Saturday, April 27, 2013
I have a growing burden about the order of worship services in most churches. First of all, let me make it very clear that I am not suggesting that what I propose in this blog is THE only or THE BEST method. It is simply something to pray about and consider as another approach to consider, if not every week in a church, at least from time to time.
Most churches do musical praise and worship at the front of a service, then have the sermon, sing a song, and we all go home. Notice I said “musical praise and worship.” Worship is ultimately all that we do when we are walking with Jesus and living for Him. Worship is a lifestyle. Worship is Romans 12:1-2 – a life totally yielded to God. In my book Pastoring with Passion I define worship as, “surrendering to the absolute claims of Jesus Christ upon our lives by living a life that is characterized by holiness, love, obedience, thanks and praise. When we are living under the lordship of Christ, everything we do is an act of biblical worship” (p. 209).

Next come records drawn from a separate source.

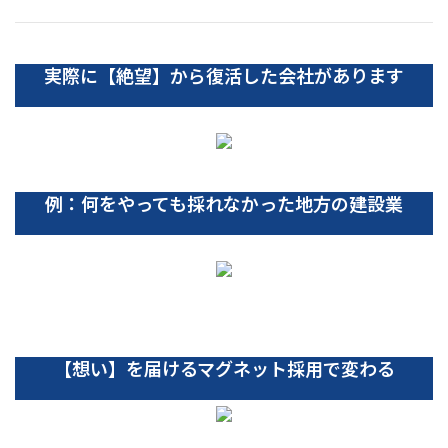
実際に【絶望】から復活した会社があります
例：何をやっても採れなかった地方の建設業
【想い】を届けるマグネット採用で変わる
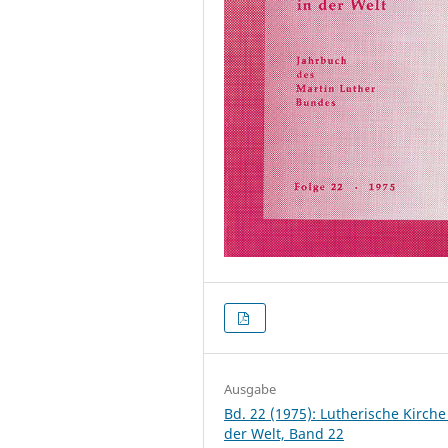
Ausgabe
Bd. 22 (1975): Lutherische Kirche
der Welt, Band 22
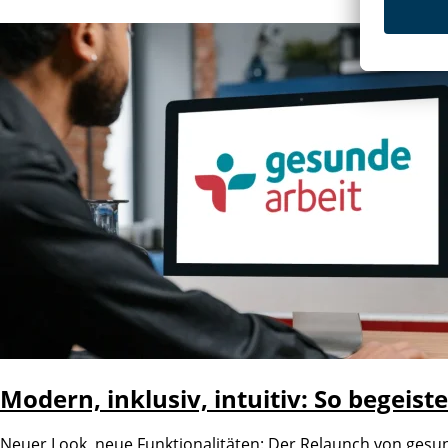
Modern, inklusiv, intuitiv: So begei
Neuer Look, neue Funktionalitäten: Der Relaunch von gesund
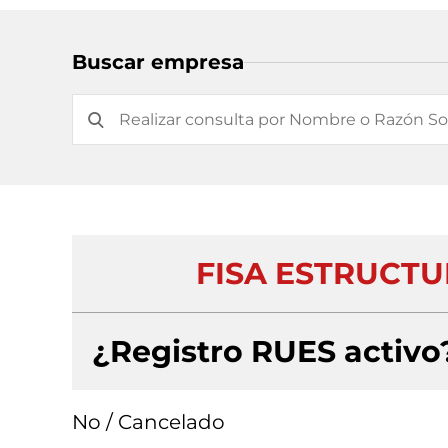
Buscar empresa
FISA ESTRUCTU
¿Registro RUES activo
No / Cancelado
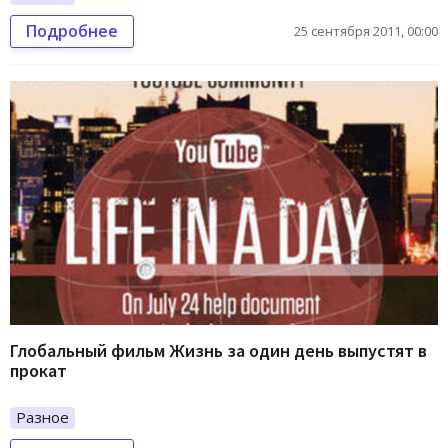
Подробнее
25 сентября 2011, 00:00
Глобальный фильм Жизнь за один день выпустят в
прокат
Разное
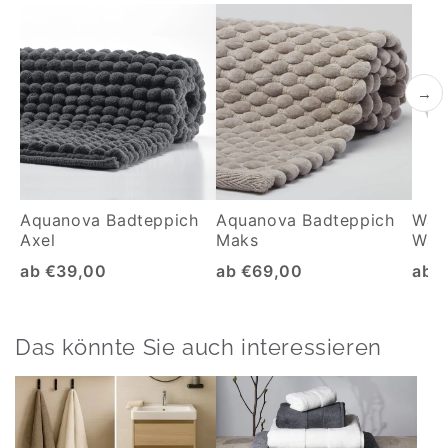
→
Aquanova Badteppich
Aquanova Badteppich
Wäs
Axel
Maks
Wäsc
ab €39,00
ab €69,00
ab 
Das könnte Sie auch interessieren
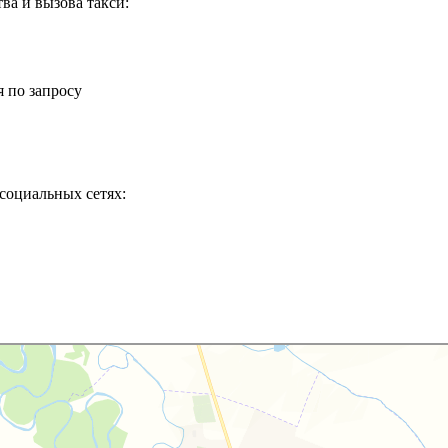
ва и вызова такси:
 по запросу
социальных сетях:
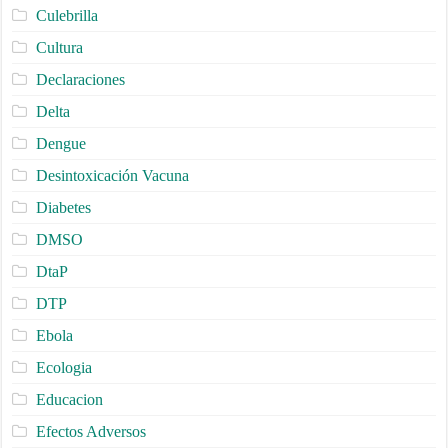
Culebrilla
Cultura
Declaraciones
Delta
Dengue
Desintoxicación Vacuna
Diabetes
DMSO
DtaP
DTP
Ebola
Ecologia
Educacion
Efectos Adversos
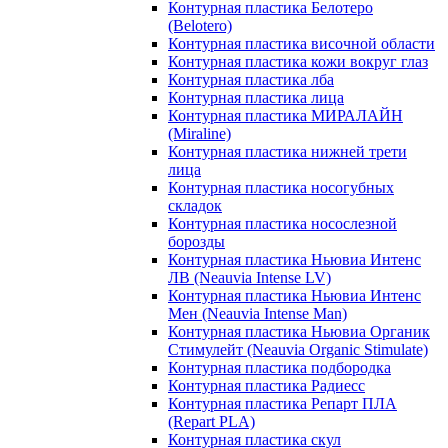
Контурная пластика Белотеро
(Belotero)
Контурная пластика височной области
Контурная пластика кожи вокруг глаз
Контурная пластика лба
Контурная пластика лица
Контурная пластика МИРАЛАЙН
(Miraline)
Контурная пластика нижней трети
лица
Контурная пластика носогубных
складок
Контурная пластика носослезной
борозды
Контурная пластика Ньювиа Интенс
ЛВ (Neauvia Intense LV)
Контурная пластика Ньювиа Интенс
Мен (Neauvia Intense Man)
Контурная пластика Ньювиа Органик
Стимулейт (Neauvia Organic Stimulate)
Контурная пластика подбородка
Контурная пластика Радиесс
Контурная пластика Репарт ПЛА
(Repart PLA)
Контурная пластика скул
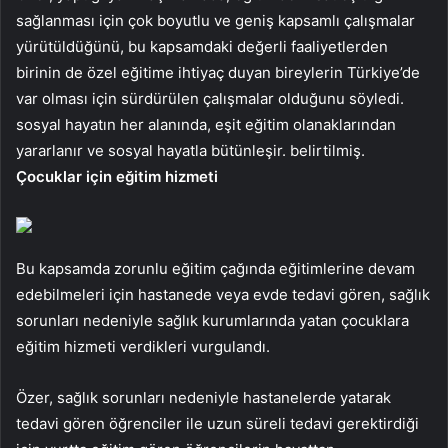
sağlanması için çok boyutlu ve geniş kapsamlı çalışmalar
yürütüldüğünü, bu kapsamdaki değerli faaliyetlerden
birinin de özel eğitime ihtiyaç duyan bireylerin Türkiye’de
var olması için sürdürülen çalışmalar olduğunu söyledi.
sosyal hayatın her alanında, eşit eğitim olanaklarından
yararlanır ve sosyal hayatla bütünleşir. belirtilmiş.
Çocuklar için eğitim hizmeti
Bu kapsamda zorunlu eğitim çağında eğitimlerine devam
edebilmeleri için hastanede veya evde tedavi gören, sağlık
sorunları nedeniyle sağlık kurumlarında yatan çocuklara
eğitim hizmeti verdikleri vurgulandı.
Özer, sağlık sorunları nedeniyle hastanelerde yatarak
tedavi gören öğrenciler ile uzun süreli tedavi gerektirdiği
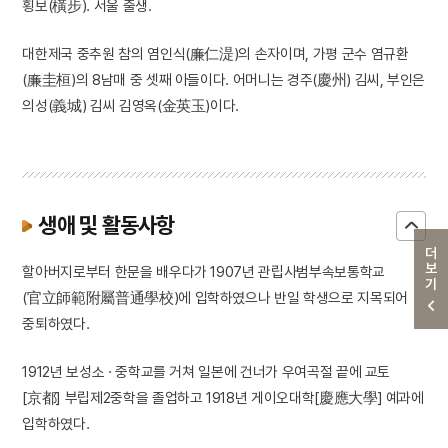
횡보(橫步). 서울 출생.
대한제국 중추원 참의 염인식(廉仁湜)의 손자이며, 가평 군수 염규환
(廉圭桓)의 8남매 중 셋째 아들이다. 어머니는 경주(慶州) 김씨, 부인은
의성(義城) 김씨 김영옥(金英玉)이다.
생애 및 활동사항
더보기
할아버지로부터 한문을 배우다가 1907년 관립사범부속보통학교
(官立師範附屬普通學校)에 입학하였으나 반일 학생으로 지목되어
중퇴하였다.
1912년 보성소 · 중학교를 거쳐 일본에 건너가 우여곡절 끝에 교토
[京都] 부립제2중학을 졸업하고 1918년 게이오대학[慶應大學] 예과에
입학하였다.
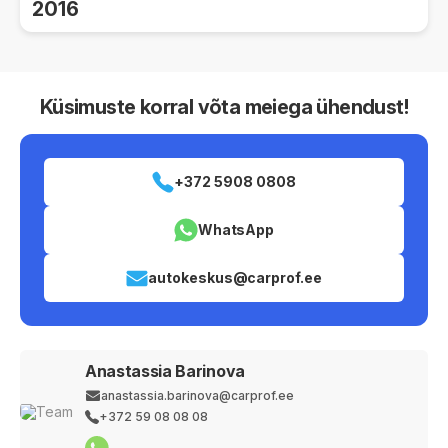
2016
Küsimuste korral võta meiega ühendust!
+372 5908 0808
WhatsApp
autokeskus@carprof.ee
Anastassia Barinova
anastassia.barinova@carprof.ee
+372 59 08 08 08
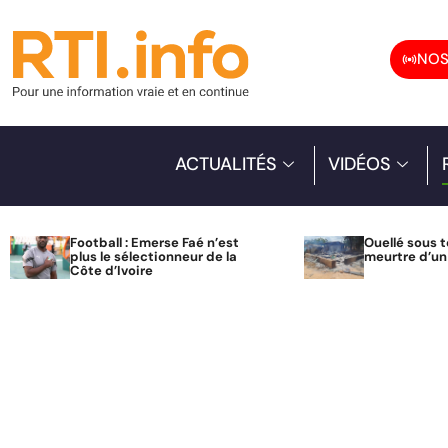
NOS
ACTUALITÉS
VIDÉOS
Football : Emerse Faé n’est
Ouellé sous t
plus le sélectionneur de la
meurtre d’u
Côte d’Ivoire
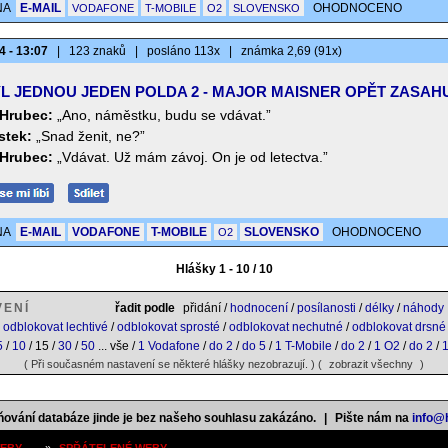
NA
E-MAIL
OHODNOCENO
VODAFONE
T-MOBILE
O2
SLOVENSKO
4 - 13:07
|
123 znaků
|
posláno 113x
|
známka 2,69 (91x)
L JEDNOU JEDEN POLDA 2 - MAJOR MAISNER OPĚT ZASAH
Hrubec:
„Ano, náměstku, budu se vdávat.”
tek:
„Snad ženit, ne?”
Hrubec:
„Vdávat. Už mám závoj. On je od letectva.”
NA
E-MAIL
VODAFONE
T-MOBILE
SLOVENSKO
OHODNOCENO
O2
Hlášky 1 - 10 / 10
VENÍ
řadit podle
přidání /
hodnocení
/
posílanosti
/
délky
/
náhody
odblokovat lechtivé
/
odblokovat sprosté
/
odblokovat nechutné
/
odblokovat drsné
5
/
10
/ 15 /
30
/
50
... vše /
1 Vodafone
/
do 2
/
do 5
/
1 T-Mobile
/
do 2
/
1 O2
/
do 2
/
( Při současném nastavení se některé hlášky nezobrazují. ) (
zobrazit všechny
)
ňování databáze jinde je bez našeho souhlasu zakázáno.
|
Pište nám na
info@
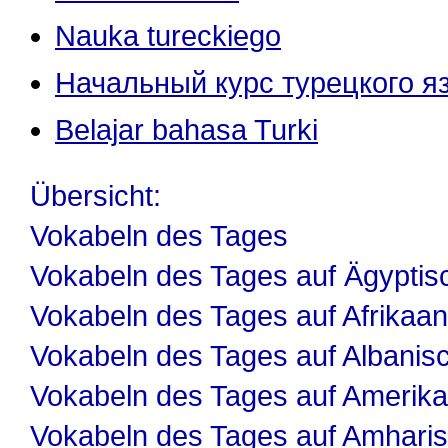
Nauka tureckiego
Начальный курс турецкого я
Belajar bahasa Turki
Übersicht:
Vokabeln des Tages
Vokabeln des Tages auf Ägyptis
Vokabeln des Tages auf Afrikaa
Vokabeln des Tages auf Albanis
Vokabeln des Tages auf Amerika
Vokabeln des Tages auf Amhari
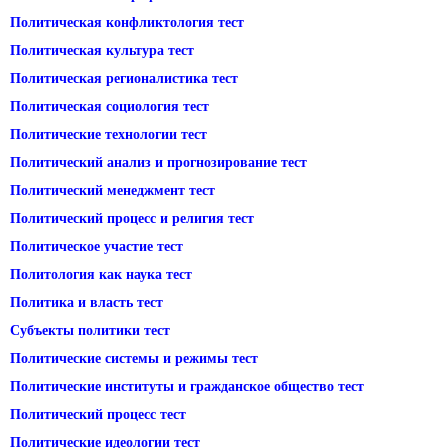
Политическая конфликтология тест
Политическая культура тест
Политическая регионалистика тест
Политическая социология тест
Политические технологии тест
Политический анализ и прогнозирование тест
Политический менеджмент тест
Политический процесс и религия тест
Политическое участие тест
Политология как наука тест
Политика и власть тест
Субъекты политики тест
Политические системы и режимы тест
Политические институты и гражданское общество тест
Политический процесс тест
Политические идеологии тест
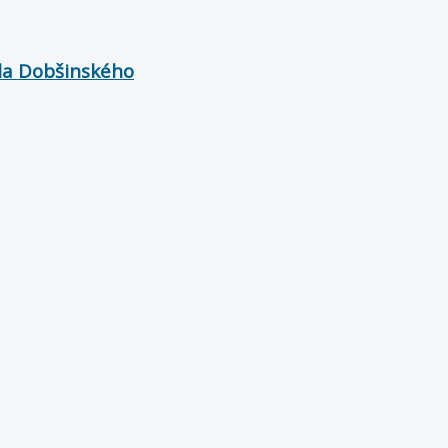
ela Dobšinského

At the same time, God’s Word often mentions music as an important means by which we can express our thanks, praise, and love for God. This is why I specifically use the phrase “musical praise and worship.”
The book of Psalms speaks much about musical praise and worship, and it should be an important part of our worship gatherings. “Come before His presence with singing” (Ps. 100:2 KJV) … “I will praise God’s name in song” (Ps. 69:30) … “come before Him with … music and song” (Ps. 95:2). In the book of Acts the early church “met together in the temple courts … praising God … and the Lord added” (Acts 2:46-47).
Since musical praise and worship is an important part of our corporate gatherings, we should seek to be biblical and practical in our approach. I believe it is not only more biblical but also more practical to do a significant part of our musical worship after the Word is preached.
I find this pattern in the book of Nehemiah. Nehemiah is about rebuilding the wall of Jerusalem, as well as the people of God. Physical and spiritual walls needed to be rebuilt. After the physical wall was completed, lives needed to be rebuilt. The same is true today. In Nehemiah 8 the Word was read and explained to the people. This resulted in people confessing their sins and getting right with God in Nehemiah 9. Finally, Nehemiah 12 says they “celebrated joyfully … with songs of thanksgiving and with music of cymbals, harps and lyres” (v. 27). Could this be a pattern we should follow today?
I suggest we consider having musical praise at the front end of a service, and musical worship after the message. Musical praise is one significant way to “enter His gates with thanksgiving and His courts with praise” (Ps. 100:4). This is a great way to start a corporate service. After this praise time we are ready to hear an anointed message from God’s Word. Through the Word our hearts are challenged, stirred, convicted and encouraged. At this point we are in the best position to confess our sins, get right with God, get prayer from others, and worship at a heightened level. Prayer and worship can be a response to the Word. Therefore, if we allowed more time for musical worship and prayerful response after the Word is proclaimed, I believe people would encounter God and worship Him at a deeper level.
“I cannot sing before I have seen. All worship is a response to a revelation - it's only as we breathe in more of the wonders of God that we can breathe out a fuller response to Him."